• **Records for the exercise**:

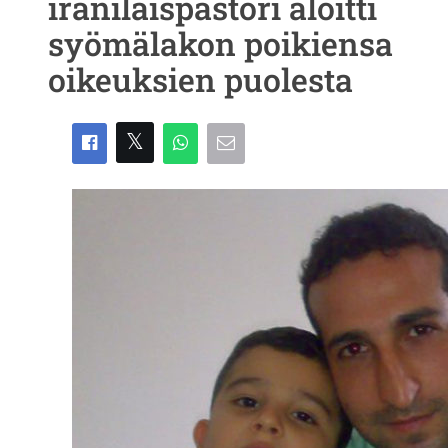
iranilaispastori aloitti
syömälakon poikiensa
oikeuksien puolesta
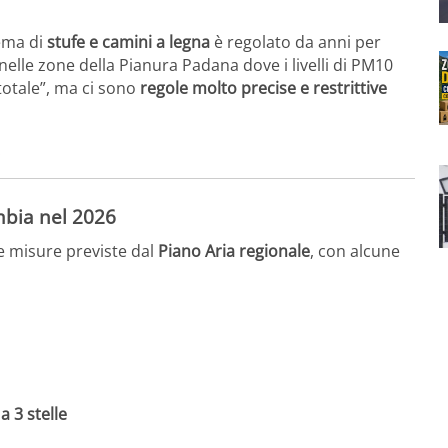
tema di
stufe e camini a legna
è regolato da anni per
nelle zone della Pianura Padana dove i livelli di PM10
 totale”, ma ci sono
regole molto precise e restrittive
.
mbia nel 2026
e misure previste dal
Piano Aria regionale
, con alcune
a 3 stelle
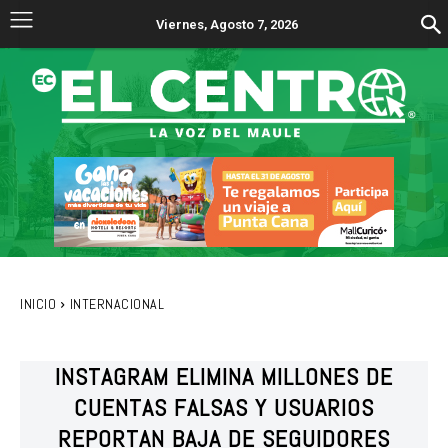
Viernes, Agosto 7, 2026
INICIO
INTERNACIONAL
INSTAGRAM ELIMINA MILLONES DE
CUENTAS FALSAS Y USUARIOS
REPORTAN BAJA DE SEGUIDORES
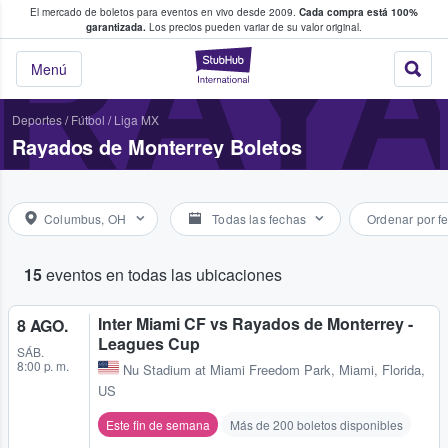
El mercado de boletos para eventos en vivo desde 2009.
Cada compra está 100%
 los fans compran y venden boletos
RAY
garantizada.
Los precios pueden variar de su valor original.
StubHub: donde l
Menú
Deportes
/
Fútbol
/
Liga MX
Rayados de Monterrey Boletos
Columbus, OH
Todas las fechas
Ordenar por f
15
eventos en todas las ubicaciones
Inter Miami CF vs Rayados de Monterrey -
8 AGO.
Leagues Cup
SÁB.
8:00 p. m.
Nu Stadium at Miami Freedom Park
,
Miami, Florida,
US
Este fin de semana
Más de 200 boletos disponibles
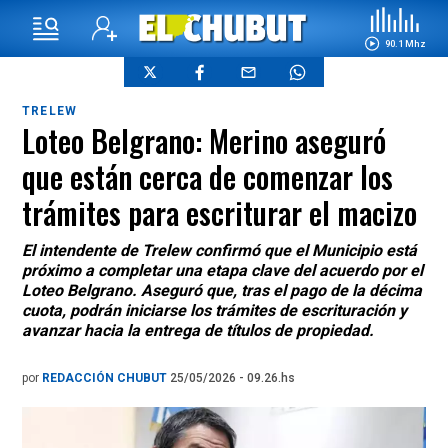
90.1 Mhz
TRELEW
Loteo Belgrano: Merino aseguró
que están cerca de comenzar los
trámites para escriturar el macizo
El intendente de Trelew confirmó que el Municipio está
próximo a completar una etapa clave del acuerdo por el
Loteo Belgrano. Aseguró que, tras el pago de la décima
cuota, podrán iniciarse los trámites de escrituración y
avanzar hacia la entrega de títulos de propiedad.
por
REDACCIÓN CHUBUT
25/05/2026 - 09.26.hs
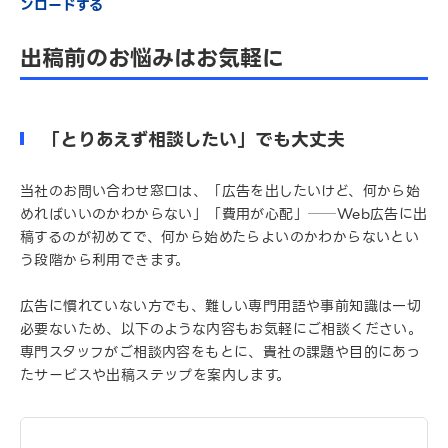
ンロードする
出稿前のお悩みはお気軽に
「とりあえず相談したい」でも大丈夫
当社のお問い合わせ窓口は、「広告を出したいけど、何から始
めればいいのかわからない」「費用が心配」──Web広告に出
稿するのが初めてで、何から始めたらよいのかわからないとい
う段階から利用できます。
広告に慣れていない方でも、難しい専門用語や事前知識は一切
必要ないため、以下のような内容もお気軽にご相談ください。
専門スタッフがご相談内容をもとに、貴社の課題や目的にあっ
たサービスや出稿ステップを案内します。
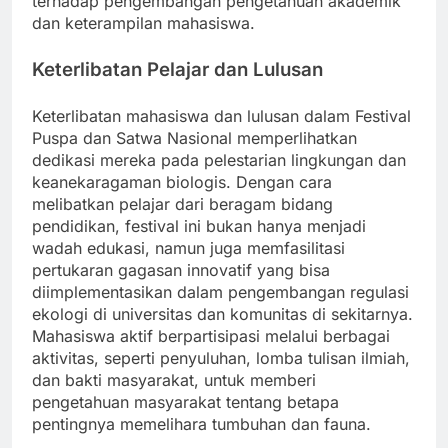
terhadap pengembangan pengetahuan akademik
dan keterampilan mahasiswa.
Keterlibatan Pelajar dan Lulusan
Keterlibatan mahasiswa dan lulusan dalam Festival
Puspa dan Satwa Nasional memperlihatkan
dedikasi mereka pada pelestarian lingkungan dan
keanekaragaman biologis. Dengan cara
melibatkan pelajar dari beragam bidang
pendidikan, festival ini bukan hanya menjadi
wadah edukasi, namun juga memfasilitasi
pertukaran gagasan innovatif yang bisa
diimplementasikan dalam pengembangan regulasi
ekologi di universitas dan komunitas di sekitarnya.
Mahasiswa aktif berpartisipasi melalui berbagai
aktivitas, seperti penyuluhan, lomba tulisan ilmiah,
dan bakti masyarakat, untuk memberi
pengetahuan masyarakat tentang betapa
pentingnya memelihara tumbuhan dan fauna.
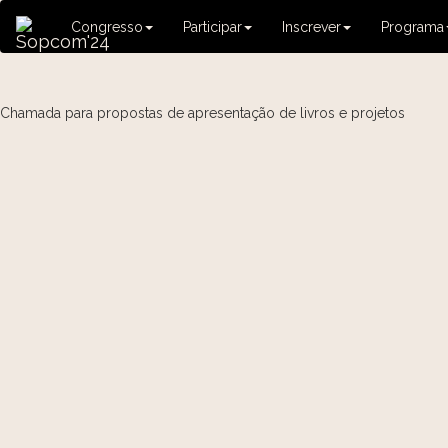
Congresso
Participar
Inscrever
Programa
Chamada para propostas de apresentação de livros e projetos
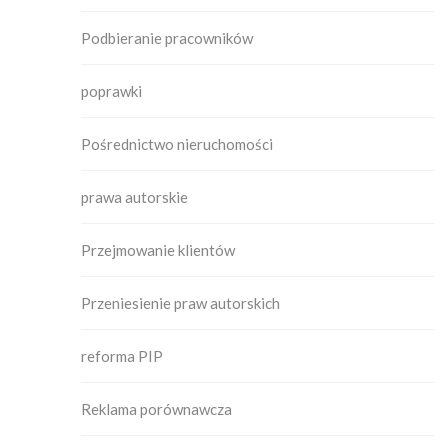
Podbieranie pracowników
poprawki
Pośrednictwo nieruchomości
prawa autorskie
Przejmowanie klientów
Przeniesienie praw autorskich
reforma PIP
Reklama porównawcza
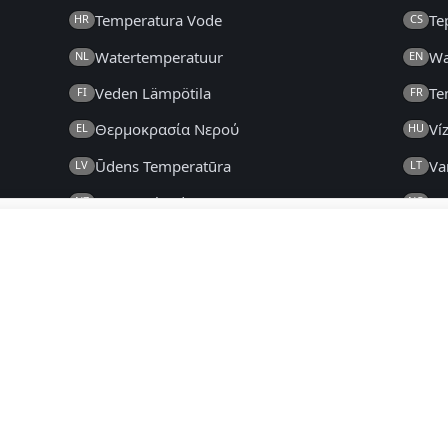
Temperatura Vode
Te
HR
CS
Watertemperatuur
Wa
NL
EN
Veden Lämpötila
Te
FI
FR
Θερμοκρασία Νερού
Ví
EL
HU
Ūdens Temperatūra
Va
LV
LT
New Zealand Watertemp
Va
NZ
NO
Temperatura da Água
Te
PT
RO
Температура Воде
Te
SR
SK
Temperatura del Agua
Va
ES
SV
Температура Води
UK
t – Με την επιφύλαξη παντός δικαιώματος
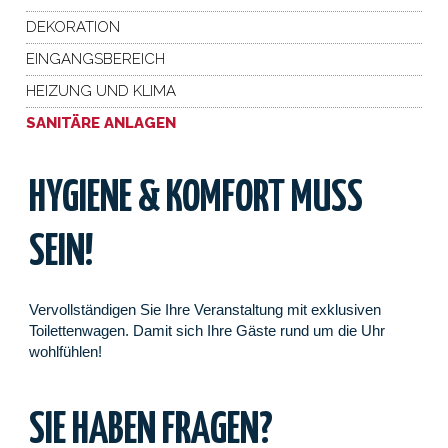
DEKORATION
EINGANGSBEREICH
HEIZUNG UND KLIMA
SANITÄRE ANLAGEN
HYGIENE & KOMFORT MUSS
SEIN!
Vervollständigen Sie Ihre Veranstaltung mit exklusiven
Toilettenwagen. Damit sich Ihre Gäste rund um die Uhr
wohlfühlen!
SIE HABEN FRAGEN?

• **Problem requirements**: Output every entry above exactly, minus the pictures.

• **Output below**:
iranilaispastori aloitti
syömälakon poikiensa
oikeuksien puolesta
tema di
stufe e camini a legna
è regolato da anni per
nelle zone della Pianura Padana dove i livelli di PM10
 totale”, ma ci sono
regole molto precise e restrittive
.
mbia nel 2026
e misure previste dal
Piano Aria regionale
, con alcune
a 3 stelle
Viernes, Agosto 7, 2026
INICIO
INTERNACIONAL
INSTAGRAM ELIMINA MILLONES DE
CUENTAS FALSAS Y USUARIOS
REPORTAN BAJA DE SEGUIDORES
El mercado de boletos para eventos en vivo desde 2009.
Cada compra está 100%
 los fans compran y venden boletos
RAY
garantizada.
Los precios pueden variar de su valor original.
StubHub: donde l
Menú
Deportes
/
Fútbol
/
Liga MX
Rayados de Monterrey Boletos
Columbus, OH
Todas las fechas
Ordenar por f
15
eventos en todas las ubicaciones
Inter Miami CF vs Rayados de Monterrey -
8 AGO.
Leagues Cup
SÁB.
8:00 p. m.
Nu Stadium at Miami Freedom Park
,
Miami, Florida,
US
Este fin de semana
Más de 200 boletos disponibles
90.1 Mhz
TRELEW
Loteo Belgrano: Merino aseguró
que están cerca de comenzar los
trámites para escriturar el macizo
El intendente de Trelew confirmó que el Municipio está
próximo a completar una etapa clave del acuerdo por el
Loteo Belgrano. Aseguró que, tras el pago de la décima
cuota, podrán iniciarse los trámites de escrituración y
avanzar hacia la entrega de títulos de propiedad.
por
REDACCIÓN CHUBUT
25/05/2026 - 09.26.hs
ンロードする
出稿前のお悩みはお気軽に
「とりあえず相談したい」でも大丈夫
当社のお問い合わせ窓口は、「広告を出したいけど、何から始
めればいいのかわからない」「費用が心配」──Web広告に出
稿するのが初めてで、何から始めたらよいのかわからないとい
う段階から利用できます。
広告に慣れていない方でも、難しい専門用語や事前知識は一切
必要ないため、以下のような内容もお気軽にご相談ください。
専門スタッフがご相談内容をもとに、貴社の課題や目的にあっ
たサービスや出稿ステップを案内します。
terhadap pengembangan pengetahuan akademik
dan keterampilan mahasiswa.
Keterlibatan Pelajar dan Lulusan
Keterlibatan mahasiswa dan lulusan dalam Festival
Puspa dan Satwa Nasional memperlihatkan
dedikasi mereka pada pelestarian lingkungan dan
keanekaragaman biologis. Dengan cara
melibatkan pelajar dari beragam bidang
pendidikan, festival ini bukan hanya menjadi
wadah edukasi, namun juga memfasilitasi
pertukaran gagasan innovatif yang bisa
diimplementasikan dalam pengembangan regulasi
ekologi di universitas dan komunitas di sekitarnya.
Mahasiswa aktif berpartisipasi melalui berbagai
aktivitas, seperti penyuluhan, lomba tulisan ilmiah,
dan bakti masyarakat, untuk memberi
pengetahuan masyarakat tentang betapa
pentingnya memelihara tumbuhan dan fauna.
Congresso
Participar
Inscrever
Programa
Chamada para propostas de apresentação de livros e projetos
Podbieranie pracowników
poprawki
Pośrednictwo nieruchomości
prawa autorskie
Przejmowanie klientów
Przeniesienie praw autorskich
reforma PIP
Reklama porównawcza
Temperatura Vode
Te
HR
CS
Watertemperatuur
Wa
NL
EN
Veden Lämpötila
Te
FI
FR
Θερμοκρασία Νερού
Ví
EL
HU
Ūdens Temperatūra
Va
LV
LT
New Zealand Watertemp
Va
NZ
NO
Temperatura da Água
Te
PT
RO
Температура Воде
Te
SR
SK
Temperatura del Agua
Va
ES
SV
Температура Води
UK
t – Με την επιφύλαξη παντός δικαιώματος
DEKORATION
EINGANGSBEREICH
HEIZUNG UND KLIMA
SANITÄRE ANLAGEN
HYGIENE & KOMFORT MUSS
SEIN!
Vervollständigen Sie Ihre Veranstaltung mit exklusiven
Toilettenwagen. Damit sich Ihre Gäste rund um die Uhr
wohlfühlen!
SIE HABEN FRAGEN?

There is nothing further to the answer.